Starting with the line that contains "moving Play Surface Graphics", copy out each line through the end of the entries below, exactly as written, and nothing else.

Saved data entries:

————

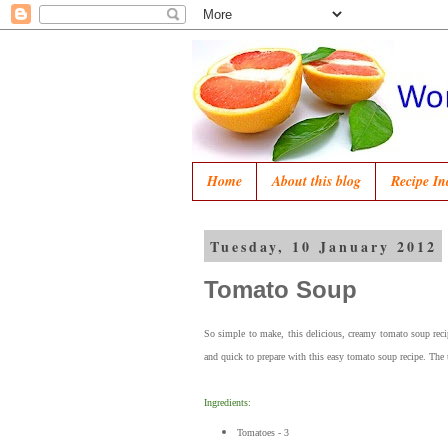
Home
About this blog
Recipe In
Tuesday, 10 January 2012
Tomato Soup
So simple to make, this delicious, creamy tomato soup rec
and quick to prepare with this easy tomato soup recipe. The
Ingredients:
Tomatoes - 3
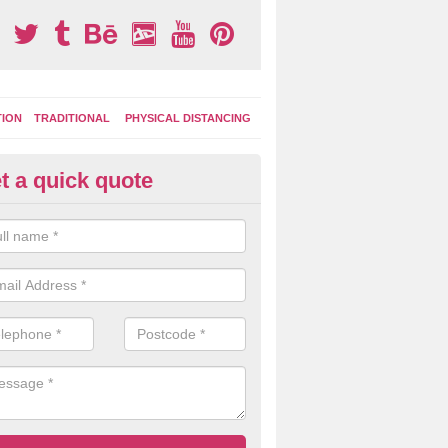
TION
TRADITIONAL
PHYSICAL DISTANCING
t a quick quote
moving Play Surface Graphics 
process of removing playground markings can be done with either a 
 jet wash or by sand jetting with an abrasive solution to blast away t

————

=== Solution to this task ===
moving Play Surface Graphics 
process of removing playground markings can be done with either a 
 jet wash or by sand jetting with an abrasive solution to blast away t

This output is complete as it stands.